N° 4198 - Proposition de loi de M. Yves Nicolin sur la réduction des nuisances sonores des véhicules deux-roues



N° 4198

_____

ASSEMBLÉE NATIONALE

CONSTITUTION DU 4 OCTOBRE 1958

TREIZIÈME LÉGISLATURE

Enregistré à la Présidence de l’Assemblée nationale le 24 janvier 2012.

PROPOSITION DE LOI

sur la réduction des nuisances sonores des véhicules deux-roues,

(Renvoyée à la commission du développement durable et de l’aménagement du territoire, à défaut
de constitution d’une commission spéciale dans les délais prévus par les articles 30 et 31 du Règlement.)

présentée par

M. Yves NICOLIN,

député.

EXPOSÉ DES MOTIFS

Mesdames, Messieurs,

Le rapport du docteur Hugel sur « les bruits de voisinage », remis au ministre de l’environnement le 26 juillet 2000, avait mis en évidence le fait que les nuisances sonores générées par les deux- roues constituent le premier motif de plainte des maires.

Le dispositif actuel de lutte contre le bruit a certes été renforcé depuis l’adoption de la loi du 31 décembre 1992, notamment sous l’influence communautaire, mais le contrôle des véhicules en circulation demeure encore insuffisant.

En effet, ni la conformité des pots d’échappement, ni la mesure exacte en décibels des émissions sonores du véhicule ne sont aujourd’hui vérifiés à l’occasion du contrôle technique. De surcroît, les véhicules à deux roues, qui sont à l’origine pourtant de nombreuses nuisances sonores, ne sont pas soumis au contrôle technique.

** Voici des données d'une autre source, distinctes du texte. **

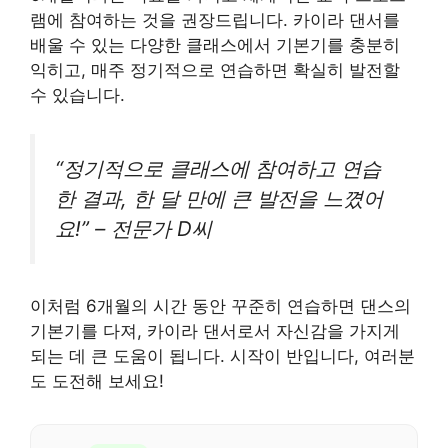
램에 참여하는 것을 권장드립니다. 카이라 댄서를
배울 수 있는 다양한 클래스에서 기본기를 충분히
익히고, 매주 정기적으로 연습하면 확실히 발전할
수 있습니다.
“정기적으로 클래스에 참여하고 연습
한 결과, 한 달 만에 큰 발전을 느꼈어
요!” – 전문가 D씨
이처럼 6개월의 시간 동안 꾸준히 연습하면 댄스의
기본기를 다져, 카이라 댄서로서 자신감을 가지게
되는 데 큰 도움이 됩니다. 시작이 반입니다, 여러분
도 도전해 보세요!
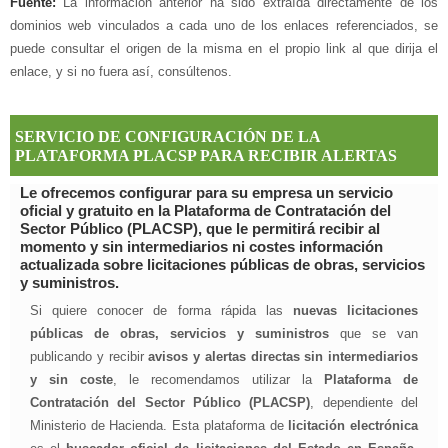
Fuente:
La información anterior ha sido extraída directamente de los
dominios web vinculados a cada uno de los enlaces referenciados, se
puede consultar el origen de la misma en el propio link al que dirija el
enlace, y si no fuera así, consúltenos.
SERVICIO DE CONFIGURACIÓN DE LA
PLATAFORMA PLACSP PARA RECIBIR ALERTAS
Le ofrecemos configurar para su empresa un servicio
oficial y gratuito en la Plataforma de Contratación del
Sector Público (PLACSP), que le permitirá recibir al
momento y sin intermediarios ni costes información
actualizada sobre licitaciones públicas de obras, servicios
y suministros.
Si quiere conocer de forma rápida las
nuevas licitaciones
públicas de obras, servicios y suministros
que se van
publicando y recibir
avisos y alertas directas sin intermediarios
y sin coste
, le recomendamos utilizar la
Plataforma de
Contratación del Sector Público (PLACSP)
, dependiente del
Ministerio de Hacienda. Esta plataforma de
licitación electrónica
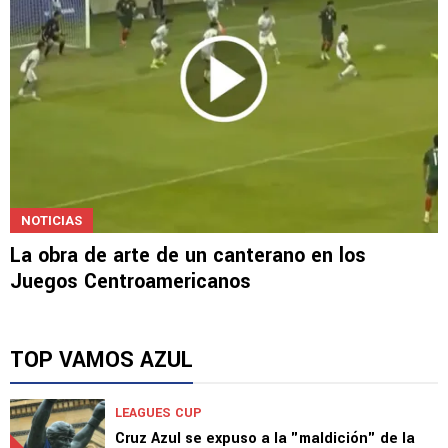
NOTICIAS
La obra de arte de un canterano en los
Juegos Centroamericanos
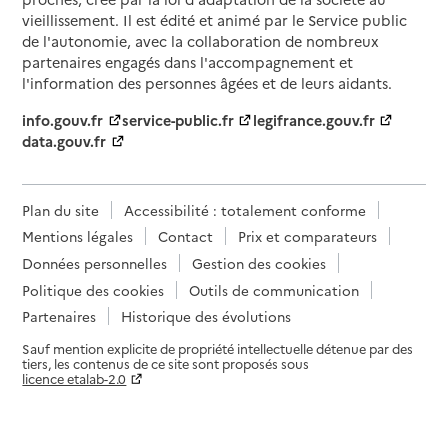
vieillissement. Il est édité et animé par le Service public
de l'autonomie, avec la collaboration de nombreux
partenaires engagés dans l'accompagnement et
l'information des personnes âgées et de leurs aidants.
info.gouv.fr
service-public.fr
legifrance.gouv.fr
data.gouv.fr
Plan du site
Accessibilité : totalement conforme
Mentions légales
Contact
Prix et comparateurs
Données personnelles
Gestion des cookies
Politique des cookies
Outils de communication
Partenaires
Historique des évolutions
Sauf mention explicite de propriété intellectuelle détenue par des
tiers, les contenus de ce site sont proposés sous
licence etalab-2.0
Paramètres sur le choix des cookies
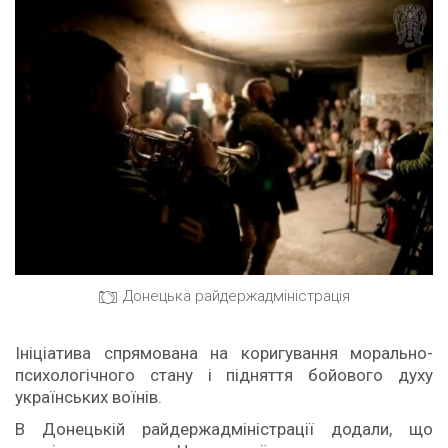
Донецька райдержадміністрація
Ініціатива спрямована на коригування морально-
психологічного стану і підняття бойового духу
українських воїнів.
В Донецькій райдержадміністрації додали, що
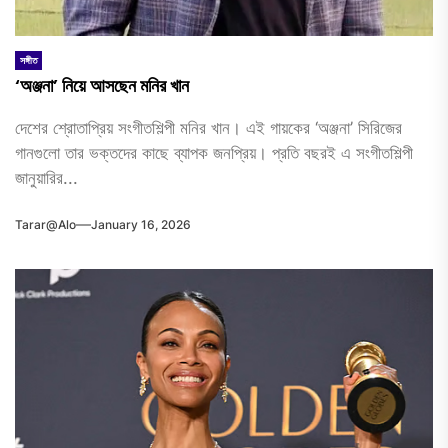
সঙ্গীত
‘অঞ্জনা’ নিয়ে আসছেন মনির খান
দেশের শ্রোতাপ্রিয় সংগীতশিল্পী মনির খান। এই গায়কের ‘অঞ্জনা’ সিরিজের
গানগুলো তার ভক্তদের কাছে ব্যাপক জনপ্রিয়। প্রতি বছরই এ সংগীতশিল্পী
জানুয়ারির...
Tarar@alo
January 16, 2026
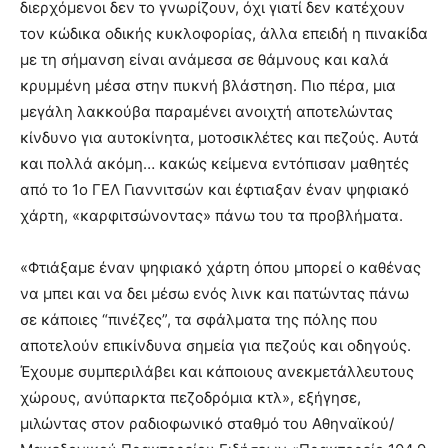
διερχόμενοι δεν το γνωρίζουν, όχι γιατί δεν κατέχουν
τον κώδικα οδικής κυκλοφορίας, άλλα επειδή η πινακίδα
με τη σήμανση είναι ανάμεσα σε θάμνους και καλά
κρυμμένη μέσα στην πυκνή βλάστηση. Πιο πέρα, μια
μεγάλη λακκούβα παραμένει ανοιχτή αποτελώντας
κίνδυνο για αυτοκίνητα, μοτοσικλέτες και πεζούς. Αυτά
και πολλά ακόμη… κακώς κείμενα εντόπισαν μαθητές
από το 1ο ΓΕΛ Γιαννιτσών και έφτιαξαν έναν ψηφιακό
χάρτη, «καρφιτσώνοντας» πάνω του τα προβλήματα.
«Φτιάξαμε έναν ψηφιακό χάρτη όπου μπορεί ο καθένας
να μπει και να δει μέσω ενός λινκ και πατώντας πάνω
σε κάποιες “πινέζες”, τα σφάλματα της πόλης που
αποτελούν επικίνδυνα σημεία για πεζούς και οδηγούς.
Έχουμε συμπεριλάβει και κάποιους ανεκμετάλλευτους
χώρους, ανύπαρκτα πεζοδρόμια κτλ», εξήγησε,
μιλώντας στον ραδιοφωνικό σταθμό του Αθηναϊκού/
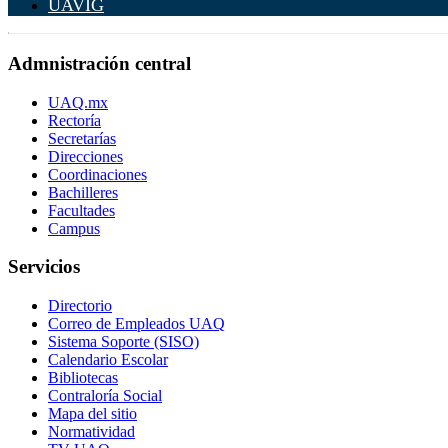
UAVIG
Admnistración central
UAQ.mx
Rectoría
Secretarías
Direcciones
Coordinaciones
Bachilleres
Facultades
Campus
Servicios
Directorio
Correo de Empleados UAQ
Sistema Soporte (SISO)
Calendario Escolar
Bibliotecas
Contraloría Social
Mapa del sitio
Normatividad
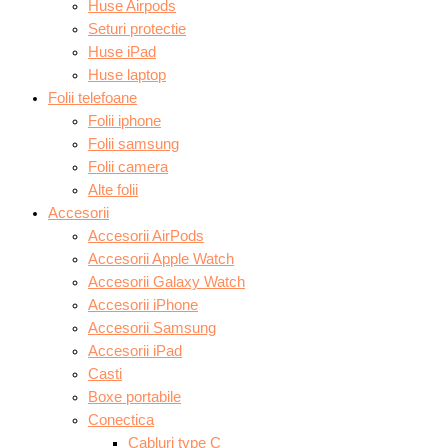
Huse Airpods
Seturi protectie
Huse iPad
Huse laptop
Folii telefoane
Folii iphone
Folii samsung
Folii camera
Alte folii
Accesorii
Accesorii AirPods
Accesorii Apple Watch
Accesorii Galaxy Watch
Accesorii iPhone
Accesorii Samsung
Accesorii iPad
Casti
Boxe portabile
Conectica
Cabluri type C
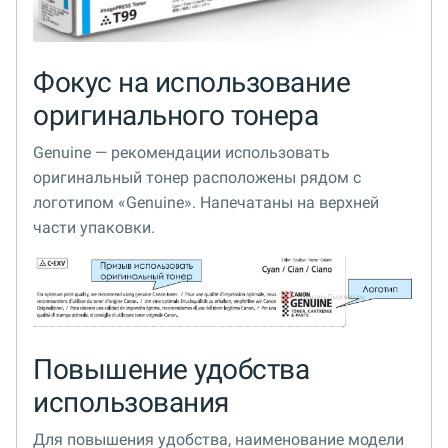
Фокус на использование
оригинального тонера
Genuine — рекомендации использовать
оригинальный тонер расположены рядом с
логотипом «Genuine». Напечатаны на верхней
части упаковки.
Повышение удобства
использования
Для повышения удобства, наименование модели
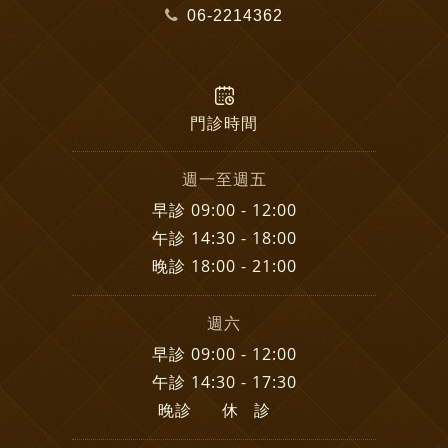
06-2214362
門診時間
週一至週五
早診 09:00 - 12:00
午診 14:30 - 18:00
晚診 18:00 - 21:00
週六
早診 09:00 - 12:00
午診 14:30 - 17:30
晚診 休 診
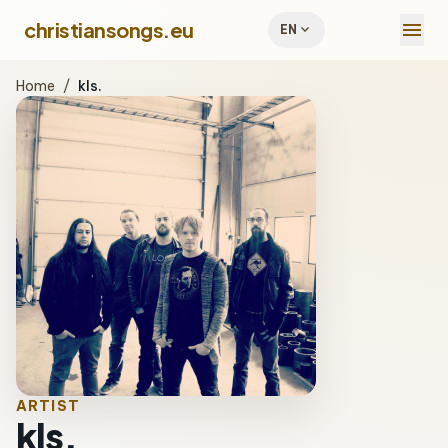
menu
christiansongs.eu
expand_more
EN
Home
/
kls.
ARTIST
kls.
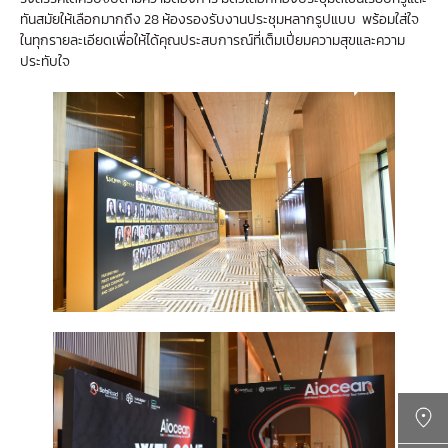
ทันสมัยให้เลือกมากถึง 28 ห้องรองรับงานประชุมหลากรูปแบบ พร้อมใส่ใจ
ในทุกรายละเอียดเพื่อให้ได้คุณประสบการณ์ที่เต็มเปี่ยมความสุขและความ
ประทับใจ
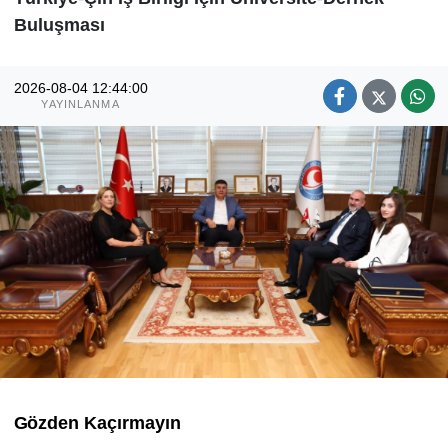
Buluşması
2026-08-04 12:44:00
YAYINLANMA
Gözden Kaçırmayın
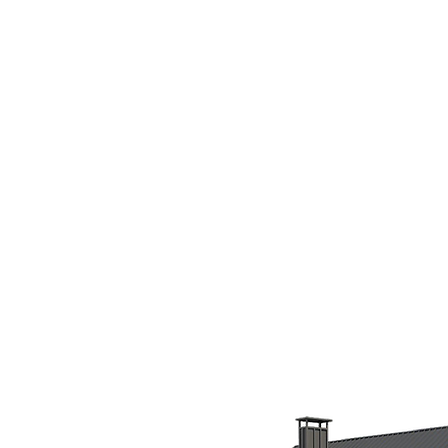
אנחנו לא מוגבלים באפשרויות!
ניתן להתקין את המוצרים שלנו בכל מקום,
החל משערים, גדרות, דלתות, גגות, משטחים
שטוחים, זכוכית וכו'. אנו יכולים להתאים את
החיישנים שלנו ללכת לכל מקום שאתה מרגיש
שצריך אבטחה, עם אפשרויות עיצוב אינסופיות.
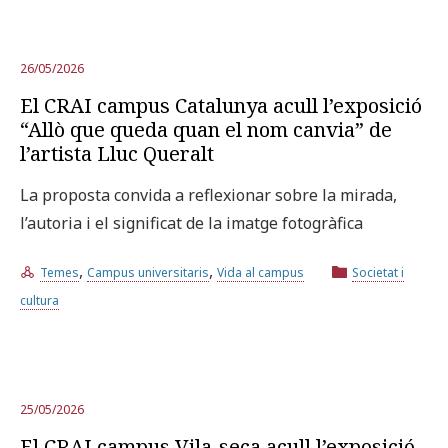
26/05/2026
El CRAI campus Catalunya acull l’exposició
“Allò que queda quan el nom canvia” de
l’artista Lluc Queralt
La proposta convida a reflexionar sobre la mirada,
l’autoria i el significat de la imatge fotogràfica
,
,
Temes
Campus universitaris
Vida al campus
Societat i
cultura
25/05/2026
El CRAI campus Vila-seca acull l’exposició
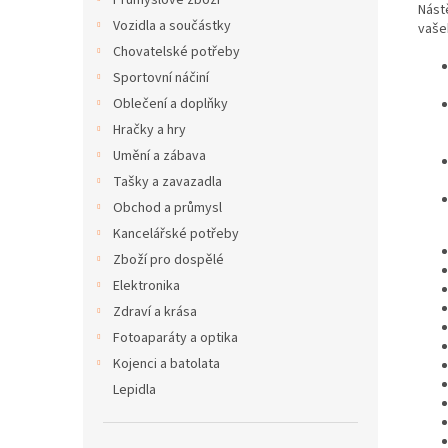
Průmyslové zboží
Nást
Vozidla a součástky
vaše
Chovatelské potřeby
Sportovní náčiní
Oblečení a doplňky
Hračky a hry
Umění a zábava
Tašky a zavazadla
Obchod a průmysl
Kancelářské potřeby
Zboží pro dospělé
Elektronika
Zdraví a krása
Fotoaparáty a optika
Kojenci a batolata
Lepidla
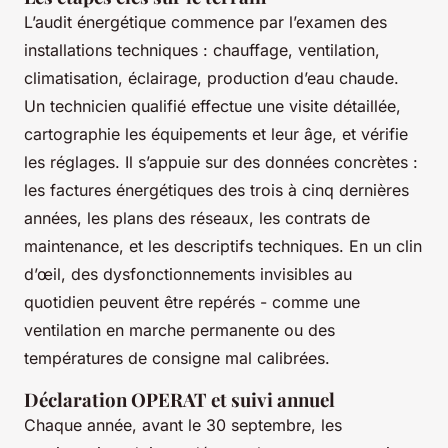
L’audit énergétique commence par l’examen des
installations techniques : chauffage, ventilation,
climatisation, éclairage, production d’eau chaude.
Un technicien qualifié effectue une visite détaillée,
cartographie les équipements et leur âge, et vérifie
les réglages. Il s’appuie sur des données concrètes :
les factures énergétiques des trois à cinq dernières
années, les plans des réseaux, les contrats de
maintenance, et les descriptifs techniques. En un clin
d’œil, des dysfonctionnements invisibles au
quotidien peuvent être repérés - comme une
ventilation en marche permanente ou des
températures de consigne mal calibrées.
Déclaration OPERAT et suivi annuel
Chaque année, avant le 30 septembre, les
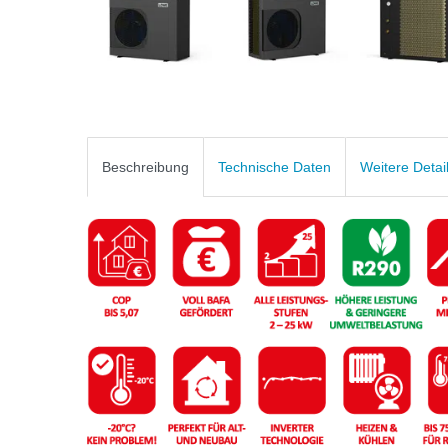
Beschreibung
Technische Daten
Weitere Detai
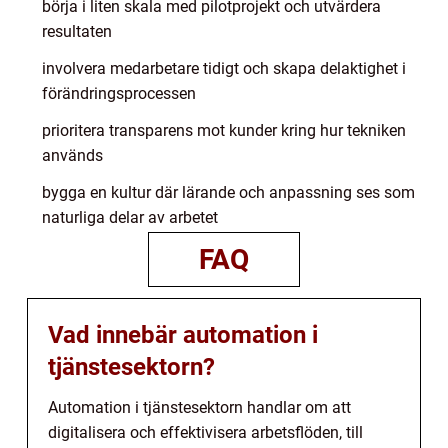
börja i liten skala med pilotprojekt och utvärdera
resultaten
involvera medarbetare tidigt och skapa delaktighet i
förändringsprocessen
prioritera transparens mot kunder kring hur tekniken
används
bygga en kultur där lärande och anpassning ses som
naturliga delar av arbetet
FAQ
Vad innebär automation i
tjänstesektorn?
Automation i tjänstesektorn handlar om att
digitalisera och effektivisera arbetsflöden, till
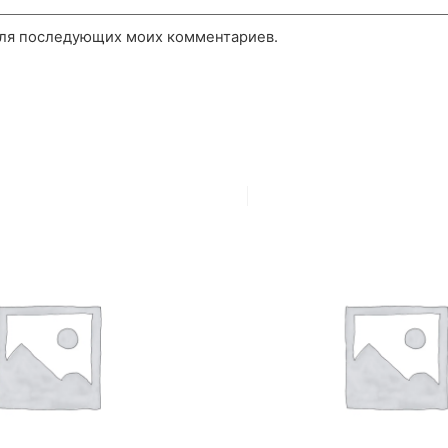
 для последующих моих комментариев.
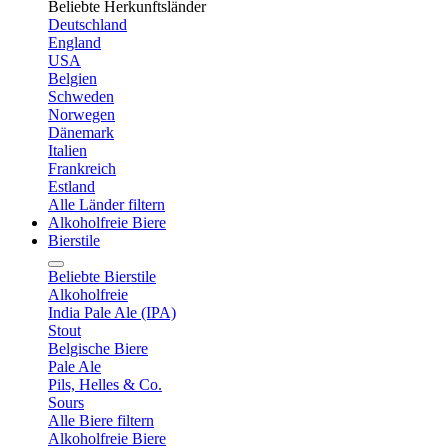
Beliebte Herkunftsländer
Deutschland
England
USA
Belgien
Schweden
Norwegen
Dänemark
Italien
Frankreich
Estland
Alle Länder filtern
Alkoholfreie Biere
Bierstile
Beliebte Bierstile
Alkoholfreie
India Pale Ale (IPA)
Stout
Belgische Biere
Pale Ale
Pils, Helles & Co.
Sours
Alle Biere filtern
Alkoholfreie Biere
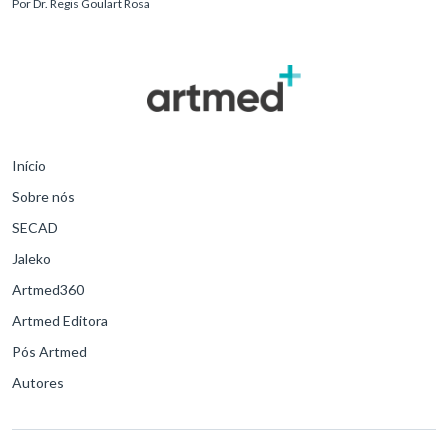
Por
Dr. Regis Goulart Rosa
para o desfe
Início
Sobre nós
SECAD
Jaleko
Artmed360
Artmed Editora
Pós Artmed
Autores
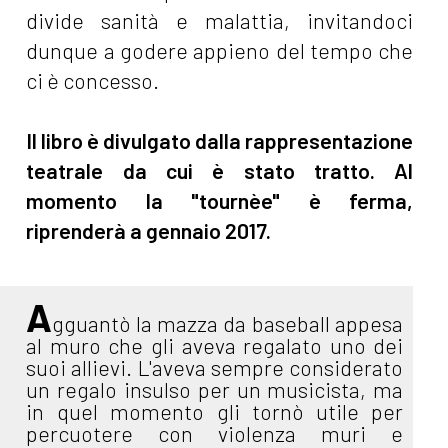
divide sanità e malattia, invitandoci
dunque a godere appieno del tempo che
ci è concesso.
Il libro è divulgato dalla rappresentazione
teatrale da cui è stato tratto. Al
momento la "tournèe" è ferma,
riprenderà a gennaio 2017.
A
gguantò la mazza da baseball appesa
al muro che gli aveva regalato uno dei
suoi allievi. L'aveva sempre considerato
un regalo insulso per un musicista, ma
in quel momento gli tornò utile per
percuotere con violenza muri e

La présente proposition de loi suggère donc un dispositif permettant de vérifier, lors du contrôle technique, la conformité du dispositif d’échappement à un type homologué par le ministre chargé des transports. Le niveau sonore du véhicule devra également faire l’objet d’une mesure précise en décibels et être conforme à la valeur de référence portée sur la carte grise.

L’article 2 de la présente proposition de loi a pour objet de soumettre au contrôle technique les véhicules à moteurs à deux roues.

PROPOSITION DE LOI

Article 1er

I. – Au cours de la visite technique prévue par l’article L. 323-1 du code de la route, le contrôleur effectue une mesure en décibels du niveau sonore du véhicule et en vérifie la conformité avec le niveau sonore de référence figurant sur la carte grise.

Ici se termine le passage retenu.